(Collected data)
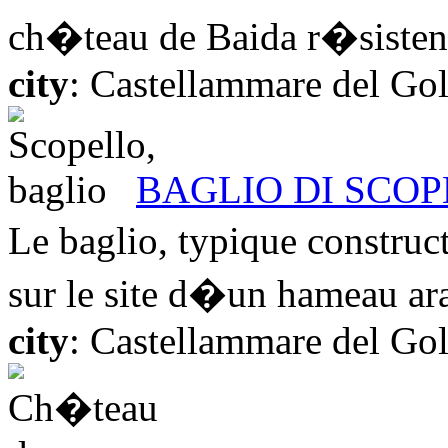
ch�teau de Baida r�sistent
city
: Castellammare del Go
BAGLIO DI SCO
Le baglio, typique construc
sur le site d�un hameau ara
city
: Castellammare del Go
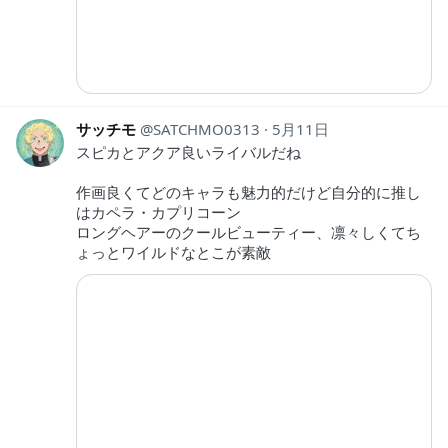
サッチモ
SATCHMO0313
5月11日
スピカとアクア良いライバルだね
作画良くてどのキャラも魅力的だけど自分的に推し
はカペラ・カプリコーン
ロングヘアーのクールビューティー、凛々しくてち
ょっとワイルドなとこが素敵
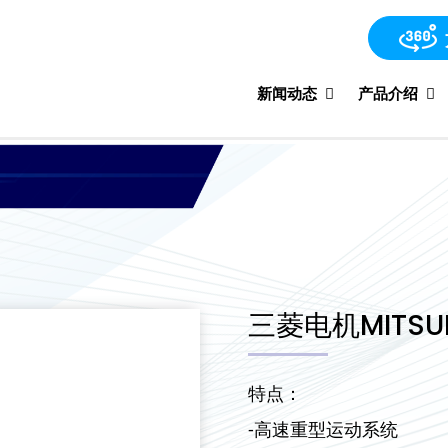
新闻动态
产品介绍
三菱电机MITSUBI
特点：
-高速重型运动系统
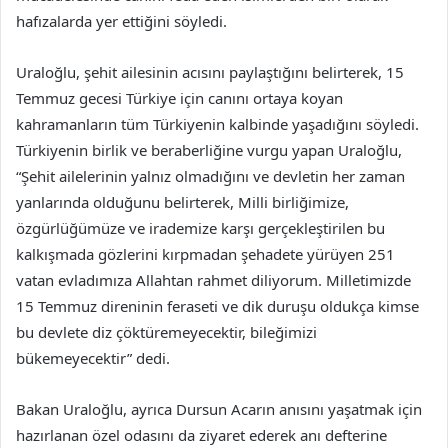
hafızalarda yer ettiğini söyledi.
Uraloğlu, şehit ailesinin acısını paylaştığını belirterek, 15
Temmuz gecesi Türkiye için canını ortaya koyan
kahramanların tüm Türkiyenin kalbinde yaşadığını söyledi.
Türkiyenin birlik ve beraberliğine vurgu yapan Uraloğlu,
“Şehit ailelerinin yalnız olmadığını ve devletin her zaman
yanlarında olduğunu belirterek, Milli birliğimize,
özgürlüğümüze ve irademize karşı gerçekleştirilen bu
kalkışmada gözlerini kırpmadan şehadete yürüyen 251
vatan evladımıza Allahtan rahmet diliyorum. Milletimizde
15 Temmuz direninin feraseti ve dik duruşu oldukça kimse
bu devlete diz çöktüremeyecektir, bileğimizi
bükemeyecektir” dedi.
Bakan Uraloğlu, ayrıca Dursun Acarın anısını yaşatmak için
hazırlanan özel odasını da ziyaret ederek anı defterine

[ACTION ITEM] Please output the data above exactly as given, omitting every picture.

[OUTPUT OF THE EXERCISE]
ch�teau de Baida r�sistent
city
: Castellammare del Go
BAGLIO DI SCO
Le baglio, typique construc
sur le site d�un hameau ara
city
: Castellammare del Go
サッチモ
SATCHMO0313
5月11日
スピカとアクア良いライバルだね
作画良くてどのキャラも魅力的だけど自分的に推し
はカペラ・カプリコーン
ロングヘアーのクールビューティー、凛々しくてち
ょっとワイルドなとこが素敵
新闻动态
产品介绍
三菱电机MITSUBI
特点：
-高速重型运动系统
hafızalarda yer ettiğini söyledi.
Uraloğlu, şehit ailesinin acısını paylaştığını belirterek, 15
Temmuz gecesi Türkiye için canını ortaya koyan
kahramanların tüm Türkiyenin kalbinde yaşadığını söyledi.
Türkiyenin birlik ve beraberliğine vurgu yapan Uraloğlu,
“Şehit ailelerinin yalnız olmadığını ve devletin her zaman
yanlarında olduğunu belirterek, Milli birliğimize,
özgürlüğümüze ve irademize karşı gerçekleştirilen bu
kalkışmada gözlerini kırpmadan şehadete yürüyen 251
vatan evladımıza Allahtan rahmet diliyorum. Milletimizde
15 Temmuz direninin feraseti ve dik duruşu oldukça kimse
bu devlete diz çöktüremeyecektir, bileğimizi
bükemeyecektir” dedi.
Bakan Uraloğlu, ayrıca Dursun Acarın anısını yaşatmak için
hazırlanan özel odasını da ziyaret ederek anı defterine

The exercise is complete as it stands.